Requirement:
Please reproduce the data exactly, though every picture must stay out.

-- Opening Marker --

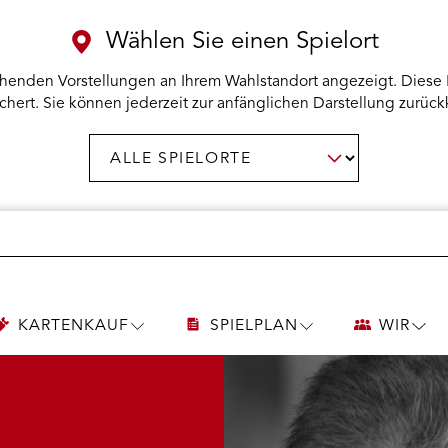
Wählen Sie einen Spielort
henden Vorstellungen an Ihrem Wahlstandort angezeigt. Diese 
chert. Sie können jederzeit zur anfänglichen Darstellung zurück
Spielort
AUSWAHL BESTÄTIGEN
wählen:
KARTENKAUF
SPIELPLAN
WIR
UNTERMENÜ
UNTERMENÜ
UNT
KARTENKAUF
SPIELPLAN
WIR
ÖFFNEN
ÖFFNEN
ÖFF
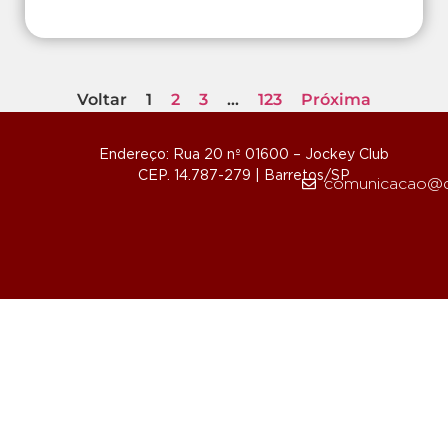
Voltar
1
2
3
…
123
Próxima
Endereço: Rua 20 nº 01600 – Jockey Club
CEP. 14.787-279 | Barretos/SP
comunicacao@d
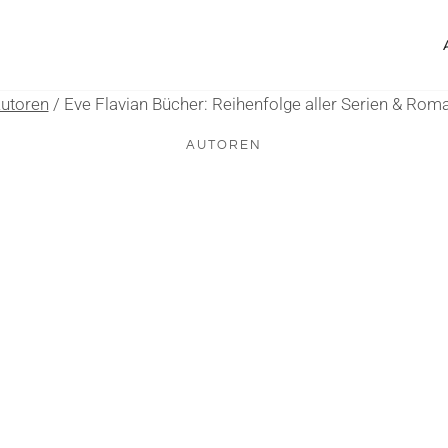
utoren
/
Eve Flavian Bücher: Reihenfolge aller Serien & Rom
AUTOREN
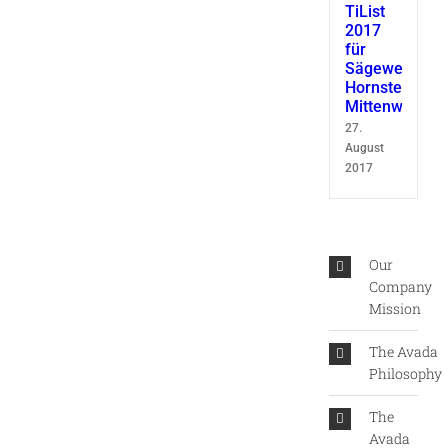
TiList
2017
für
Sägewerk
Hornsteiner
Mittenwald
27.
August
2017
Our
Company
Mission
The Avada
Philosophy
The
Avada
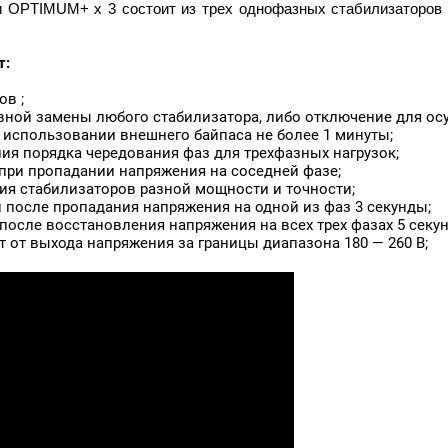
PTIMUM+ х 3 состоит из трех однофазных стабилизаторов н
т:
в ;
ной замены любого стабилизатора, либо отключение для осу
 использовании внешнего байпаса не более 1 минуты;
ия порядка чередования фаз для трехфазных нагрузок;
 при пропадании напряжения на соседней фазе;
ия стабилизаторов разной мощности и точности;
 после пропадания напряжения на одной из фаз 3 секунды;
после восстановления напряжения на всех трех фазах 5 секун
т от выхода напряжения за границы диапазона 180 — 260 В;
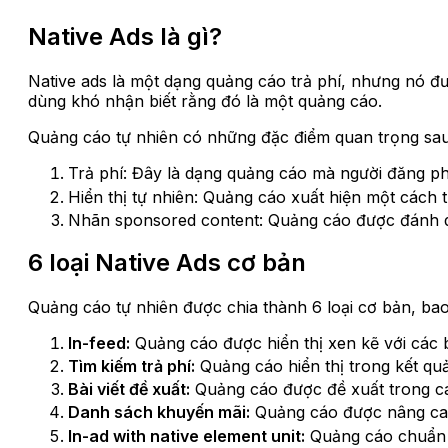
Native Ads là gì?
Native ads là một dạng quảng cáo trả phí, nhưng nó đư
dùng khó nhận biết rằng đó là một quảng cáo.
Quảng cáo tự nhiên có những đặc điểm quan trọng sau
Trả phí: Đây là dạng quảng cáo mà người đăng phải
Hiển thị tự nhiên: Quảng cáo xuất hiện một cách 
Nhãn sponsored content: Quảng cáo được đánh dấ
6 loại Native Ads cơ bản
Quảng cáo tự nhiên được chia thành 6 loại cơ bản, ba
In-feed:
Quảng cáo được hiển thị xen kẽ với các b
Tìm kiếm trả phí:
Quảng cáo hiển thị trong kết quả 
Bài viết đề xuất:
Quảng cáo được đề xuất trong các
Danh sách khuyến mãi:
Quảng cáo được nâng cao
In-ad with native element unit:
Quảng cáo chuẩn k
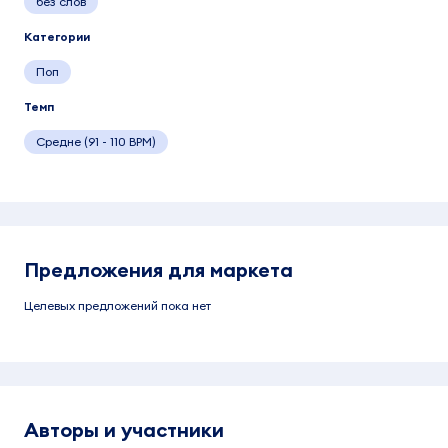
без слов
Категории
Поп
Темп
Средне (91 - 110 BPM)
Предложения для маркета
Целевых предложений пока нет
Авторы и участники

-- Closing Marker --

Written reply:
Wählen Sie einen Spielort
henden Vorstellungen an Ihrem Wahlstandort angezeigt. Diese 
chert. Sie können jederzeit zur anfänglichen Darstellung zurück
Spielort
AUSWAHL BESTÄTIGEN
wählen:
KARTENKAUF
SPIELPLAN
WIR
UNTERMENÜ
UNTERMENÜ
UNT
KARTENKAUF
SPIELPLAN
WIR
ÖFFNEN
ÖFFNEN
ÖFF
Voltar
1
2
3
…
123
Próxima
Endereço: Rua 20 nº 01600 – Jockey Club
CEP. 14.787-279 | Barretos/SP
comunicacao@d
utoren
/
Eve Flavian Bücher: Reihenfolge aller Serien & Rom
AUTOREN
TiList
2017
für
Sägewerk
Hornsteiner
Mittenwald
27.
August
2017
Our
Company
Mission
The Avada
Philosophy
The
Avada
PTIMUM+ х 3 состоит из трех однофазных стабилизаторов н
т:
в ;
ной замены любого стабилизатора, либо отключение для осу
 использовании внешнего байпаса не более 1 минуты;
ия порядка чередования фаз для трехфазных нагрузок;
 при пропадании напряжения на соседней фазе;
ия стабилизаторов разной мощности и точности;
 после пропадания напряжения на одной из фаз 3 секунды;
после восстановления напряжения на всех трех фазах 5 секун
т от выхода напряжения за границы диапазона 180 — 260 В;
Native Ads là gì?
Native ads là một dạng quảng cáo trả phí, nhưng nó đư
dùng khó nhận biết rằng đó là một quảng cáo.
Quảng cáo tự nhiên có những đặc điểm quan trọng sau
Trả phí: Đây là dạng quảng cáo mà người đăng phải
Hiển thị tự nhiên: Quảng cáo xuất hiện một cách 
Nhãn sponsored content: Quảng cáo được đánh dấ
6 loại Native Ads cơ bản
Quảng cáo tự nhiên được chia thành 6 loại cơ bản, ba
In-feed:
Quảng cáo được hiển thị xen kẽ với các b
Tìm kiếm trả phí:
Quảng cáo hiển thị trong kết quả 
Bài viết đề xuất:
Quảng cáo được đề xuất trong các
Danh sách khuyến mãi:
Quảng cáo được nâng cao
In-ad with native element unit:
Quảng cáo chuẩn k
без слов
Категории
Поп
Темп
Средне (91 - 110 BPM)
Предложения для маркета
Целевых предложений пока нет
Авторы и участники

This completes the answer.